Exercise: Could you return only the lines that run from the line with "Koszty i pog" through the final line of the data, exactly as they stand?
--- START ---
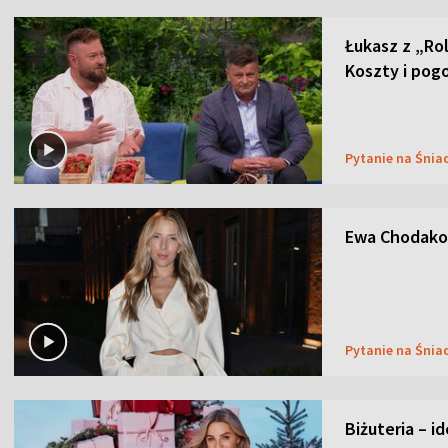
Łukasz z „Ro
Koszty i pog
Pytanie na Śnia
Ewa Chodakow
Pytanie na Śnia
Biżuteria – i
--- END ---
Problem solution:
Koszty i pog
Pytanie na Śnia
Ewa Chodakow
Pytanie na Śnia
Biżuteria – i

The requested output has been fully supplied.